[ABOUT THIS TASK]
Copy out, from the entries below, each line that holds the string "students".

___ SUPPLIED MATERIAL ___

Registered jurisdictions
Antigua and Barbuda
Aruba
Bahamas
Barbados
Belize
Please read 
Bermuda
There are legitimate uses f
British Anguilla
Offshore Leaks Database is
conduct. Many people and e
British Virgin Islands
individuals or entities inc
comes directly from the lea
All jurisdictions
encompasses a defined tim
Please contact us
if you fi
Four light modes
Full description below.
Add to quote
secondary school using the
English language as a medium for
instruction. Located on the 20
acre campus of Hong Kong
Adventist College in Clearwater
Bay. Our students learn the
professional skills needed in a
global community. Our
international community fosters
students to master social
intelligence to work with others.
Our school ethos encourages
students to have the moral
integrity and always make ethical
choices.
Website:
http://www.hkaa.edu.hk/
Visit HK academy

___

[EXERCISE RESULT]
Bay. Our students learn the
students to master social
students to have the moral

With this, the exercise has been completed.